=== EXERCISE PROMPT ===
Using the records below, copy every line that holds the string "Investment".

=== TASK INPUT ===
=-=-=-=-=

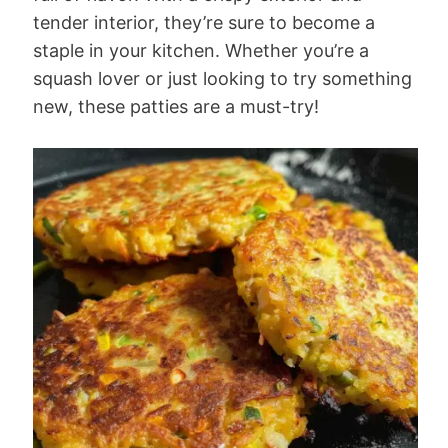
tender interior, they’re sure to become a
staple in your kitchen. Whether you’re a
squash lover or just looking to try something
new, these patties are a must-try!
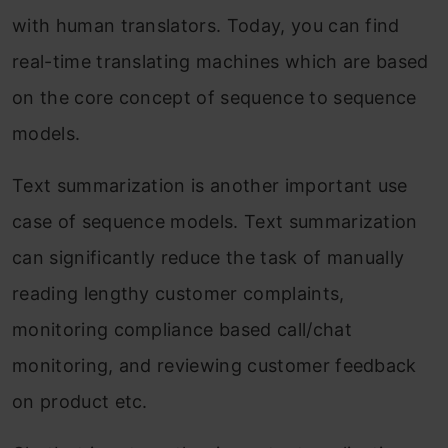
with human translators. Today, you can find
real-time translating machines which are based
on the core concept of sequence to sequence
models.
Text summarization is another important use
case of sequence models. Text summarization
can significantly reduce the task of manually
reading lengthy customer complaints,
monitoring compliance based call/chat
monitoring, and reviewing customer feedback
on product etc.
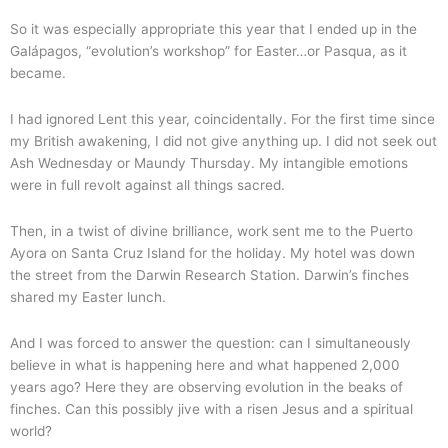
So it was especially appropriate this year that I ended up in the
Galápagos, “evolution’s workshop” for Easter…or Pasqua, as it
became.
I had ignored Lent this year, coincidentally. For the first time since
my British awakening, I did not give anything up. I did not seek out
Ash Wednesday or Maundy Thursday. My intangible emotions
were in full revolt against all things sacred.
Then, in a twist of divine brilliance, work sent me to the Puerto
Ayora on Santa Cruz Island for the holiday. My hotel was down
the street from the Darwin Research Station. Darwin’s finches
shared my Easter lunch.
And I was forced to answer the question: can I simultaneously
believe in what is happening here and what happened 2,000
years ago? Here they are observing evolution in the beaks of
finches. Can this possibly jive with a risen Jesus and a spiritual
world?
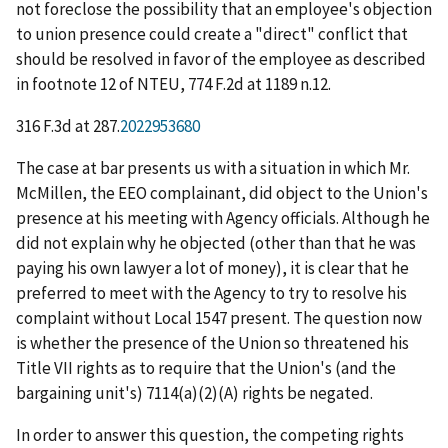
not foreclose the possibility that an employee's objection
to union presence could create a "direct" conflict that
should be resolved in favor of the employee as described
in footnote 12 of
NTEU
, 774 F.2d at 1189 n.12.
316 F.3d at 287.
2022953680
The case at bar presents us with a situation in which Mr.
McMillen, the EEO complainant,
did
object to the Union's
presence at his meeting with Agency officials. Although he
did not explain
why
he objected (other than that he was
paying his own lawyer a lot of money), it is clear that he
preferred to meet with the Agency to try to resolve his
complaint without Local 1547 present. The question now
is whether the presence of the Union so threatened his
Title VII rights as to require that the Union's (and the
bargaining unit's) 7114(a)(2)(A) rights be negated.
In order to answer this question, the competing rights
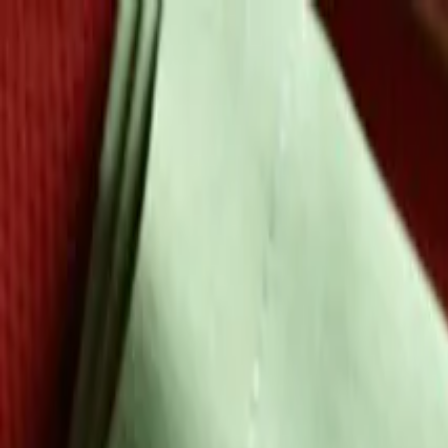
Skip to main content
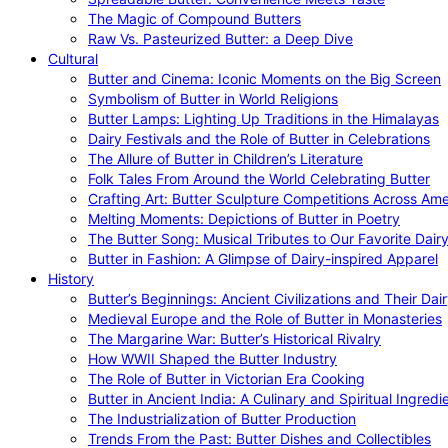
The Magic of Compound Butters
Raw Vs. Pasteurized Butter: a Deep Dive
Cultural
Butter and Cinema: Iconic Moments on the Big Screen
Symbolism of Butter in World Religions
Butter Lamps: Lighting Up Traditions in the Himalayas
Dairy Festivals and the Role of Butter in Celebrations
The Allure of Butter in Children’s Literature
Folk Tales From Around the World Celebrating Butter
Crafting Art: Butter Sculpture Competitions Across Ame
Melting Moments: Depictions of Butter in Poetry
The Butter Song: Musical Tributes to Our Favorite Dair
Butter in Fashion: A Glimpse of Dairy-inspired Apparel
History
Butter’s Beginnings: Ancient Civilizations and Their Dai
Medieval Europe and the Role of Butter in Monasteries
The Margarine War: Butter’s Historical Rivalry
How WWII Shaped the Butter Industry
The Role of Butter in Victorian Era Cooking
Butter in Ancient India: A Culinary and Spiritual Ingredi
The Industrialization of Butter Production
Trends From the Past: Butter Dishes and Collectibles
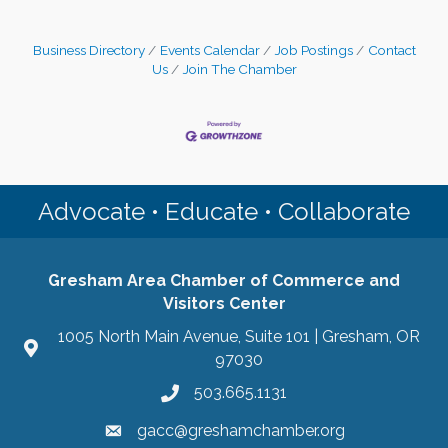
Business Directory
Events Calendar
Job Postings
Contact
Us
Join The Chamber
Advocate • Educate • Collaborate
Gresham Area Chamber of Commerce and
Visitors Center
1005 North Main Avenue, Suite 101 | Gresham, OR
97030
503.665.1131
gacc@greshamchamber.org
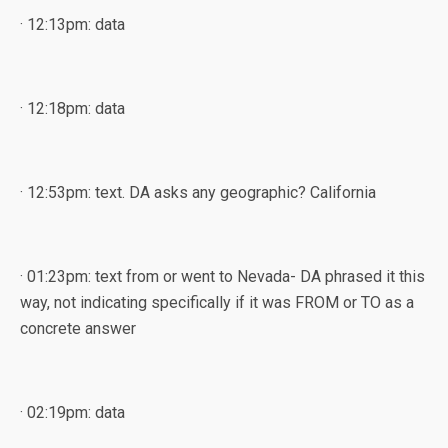
· 12:13pm: data
· 12:18pm: data
· 12:53pm: text. DA asks any geographic? California
· 01:23pm: text from or went to Nevada- DA phrased it this
way, not indicating specifically if it was FROM or TO as a
concrete answer
· 02:19pm: data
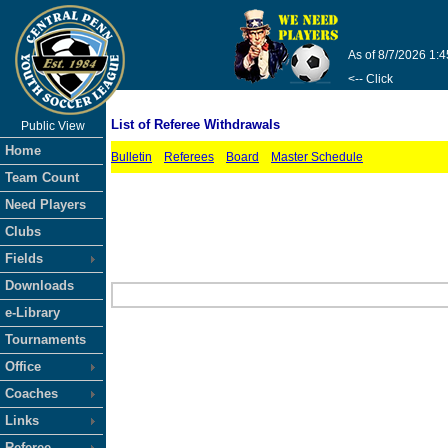
As of 8/7/2026 1:
<-- Click
List of Referee Withdrawals
Public View
Home
Bulletin
Referees
Board
Master Schedule
Team Count
Need Players
Clubs
Fields
Downloads
e-Library
Tournaments
Office
Coaches
Links
Referee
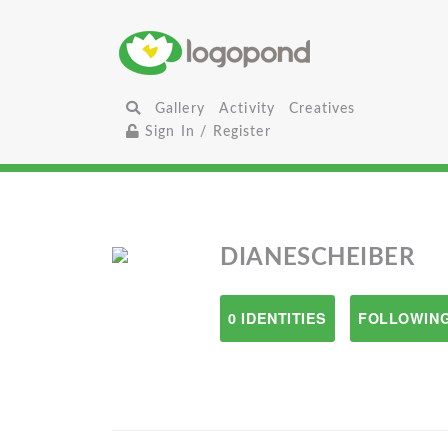
Gallery
Activity
Creatives
Sign In / Register
DIANESCHEIBER
0 IDENTITIES
FOLLOWING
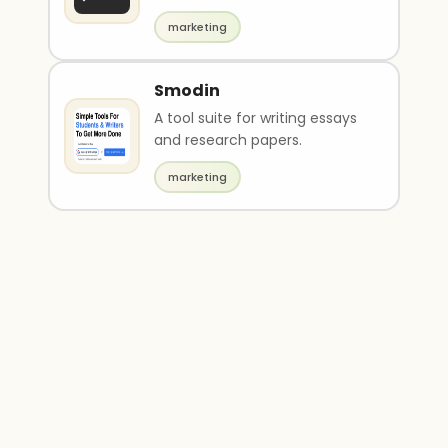
descriptions and images.
marketing
Smodin
A tool suite for writing essays
and research papers.
marketing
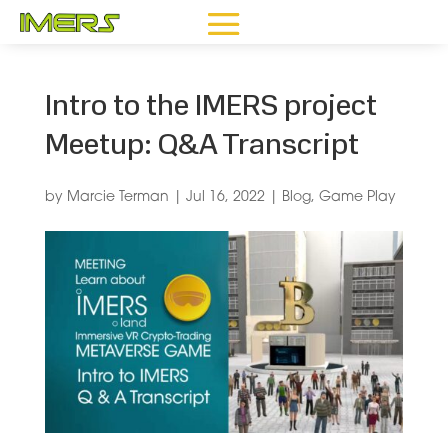
Intro to the IMERS project
Meetup: Q&A Transcript
by
Marcie Terman
|
Jul 16, 2022
|
Blog
,
Game Play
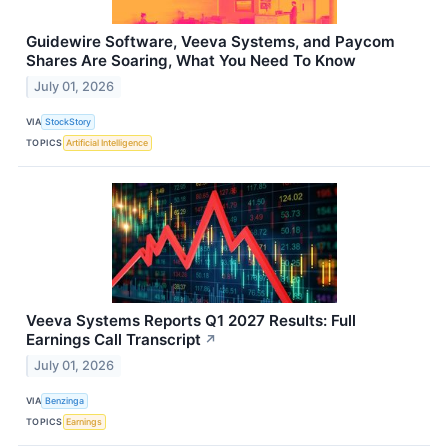
Guidewire Software, Veeva Systems, and Paycom
Shares Are Soaring, What You Need To Know
July 01, 2026
VIA
StockStory
TOPICS
Artificial Intelligence
Veeva Systems Reports Q1 2027 Results: Full
Earnings Call Transcript
↗
July 01, 2026
VIA
Benzinga
TOPICS
Earnings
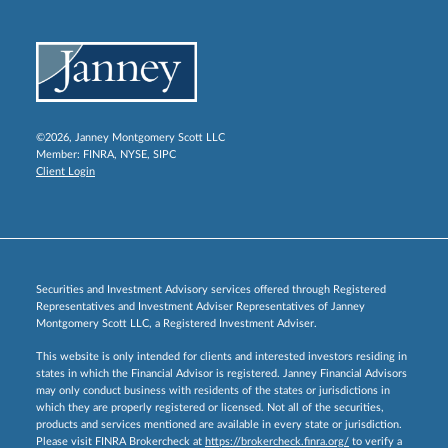
©2026, Janney Montgomery Scott LLC
Member:
FINRA
,
NYSE
,
SIPC
Client Login
Securities and Investment Advisory services offered through Registered
Representatives and Investment Adviser Representatives of Janney
Montgomery Scott LLC, a Registered Investment Adviser.
This website is only intended for clients and interested investors residing in
states in which the Financial Advisor is registered. Janney Financial Advisors
may only conduct business with residents of the states or jurisdictions in
which they are properly registered or licensed. Not all of the securities,
products and services mentioned are available in every state or jurisdiction.
Please visit FINRA Brokercheck at
https://brokercheck.finra.org/
to verify a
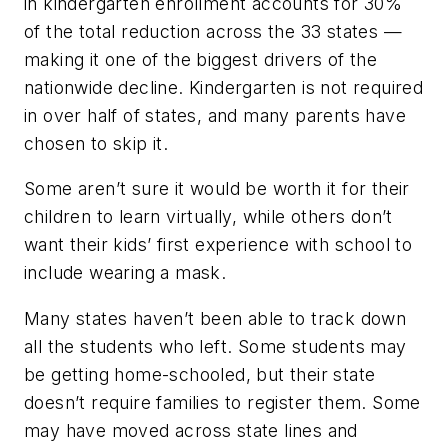
in kindergarten enrollment accounts for 30%
of the total reduction across the 33 states —
making it one of the biggest drivers of the
nationwide decline. Kindergarten is not required
in over half of states, and many parents have
chosen to skip it.
Some aren’t sure it would be worth it for their
children to learn virtually, while others don’t
want their kids’ first experience with school to
include wearing a mask.
Many states haven’t been able to track down
all the students who left. Some students may
be getting home-schooled, but their state
doesn’t require families to register them. Some
may have moved across state lines and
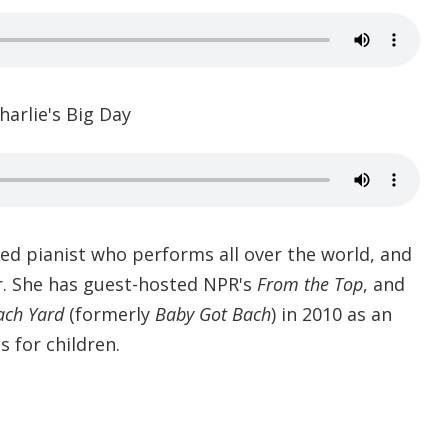
harlie's Big Day
ed pianist who performs all over the world, and
r. She has guest-hosted NPR's
From the Top
, and
ach Yard
(formerly
Baby Got Bach
) in 2010 as an
s for children.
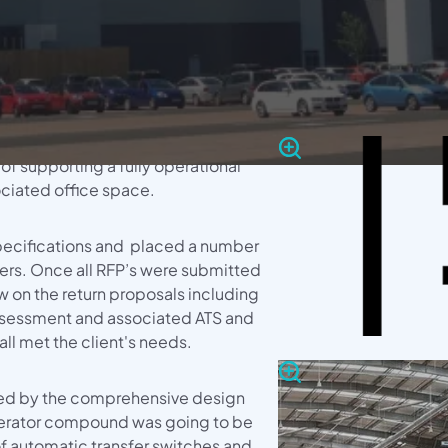
erator
LOCATIO
Gallery
a significant turnkey project to
ution & Emergency
provide after care for a new 1.25mV
Didcot,
 £50m distributed warehouse
 of supporting a fully operational
ciated office space.
ecifications and placed a number
rers. Once all RFP’s were submitted
 on the return proposals including
ssessment and associated ATS and
ll met the client's needs.
wed by the comprehensive design
nerator compound was going to be
g of automatic transfer switches and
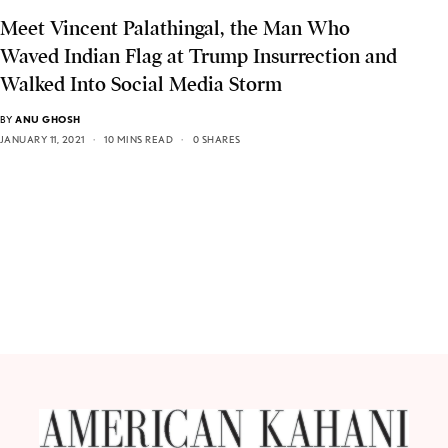
Meet Vincent Palathingal, the Man Who
Waved Indian Flag at Trump Insurrection and
Walked Into Social Media Storm
BY
ANU GHOSH
JANUARY 11, 2021
10 MINS READ
0 SHARES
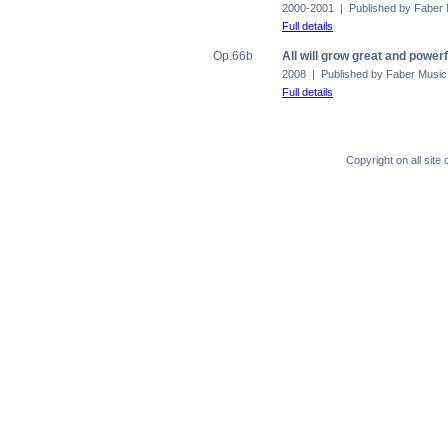
2000-2001 | Published by Faber
Full details
Op.66b
All will grow great and powerf
2008 | Published by Faber Music
Full details
Copyright on all sit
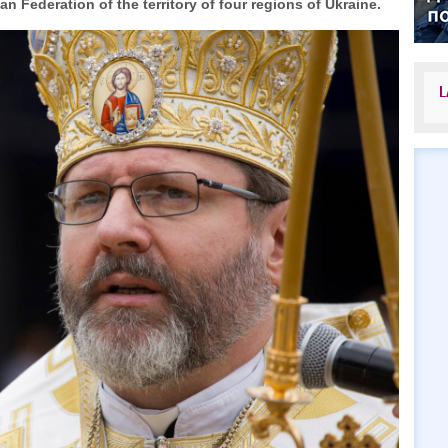
 Federation of the territory of four regions of Ukraine.
L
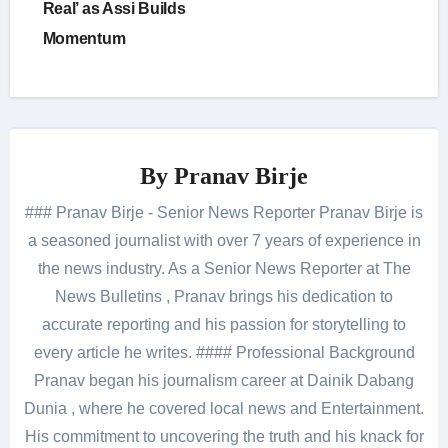
Real’ as Assi Builds
Momentum
By
Pranav Birje
### Pranav Birje - Senior News Reporter Pranav Birje is
a seasoned journalist with over 7 years of experience in
the news industry. As a Senior News Reporter at The
News Bulletins , Pranav brings his dedication to
accurate reporting and his passion for storytelling to
every article he writes. #### Professional Background
Pranav began his journalism career at Dainik Dabang
Dunia , where he covered local news and Entertainment.
His commitment to uncovering the truth and his knack for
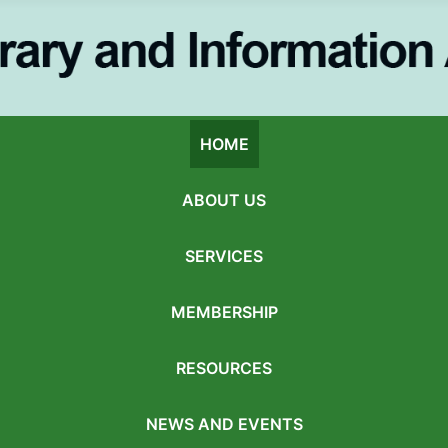
HOME
ABOUT US
SERVICES
MEMBERSHIP
RESOURCES
NEWS AND EVENTS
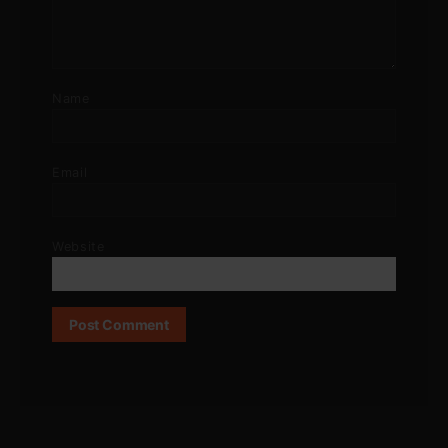
Name
Email
Website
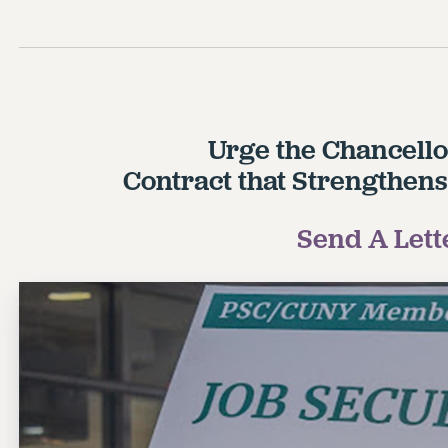
Urge the Chancello
Contract that Strengthens
Send A Lett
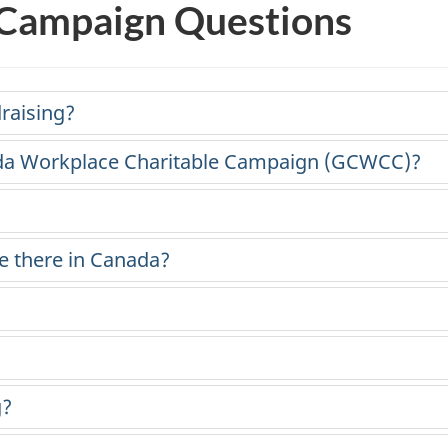
 Campaign Questions
draising?
da Workplace Charitable Campaign (GCWCC)?
e there in Canada?
g?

=-=-=-=-=

=== OUTPUT FOR THIS EXERCISE ===
Securities and Investment Advisory services offered through Registered
Representatives and Investment Adviser Representatives of Janney
Montgomery Scott LLC, a Registered Investment Adviser.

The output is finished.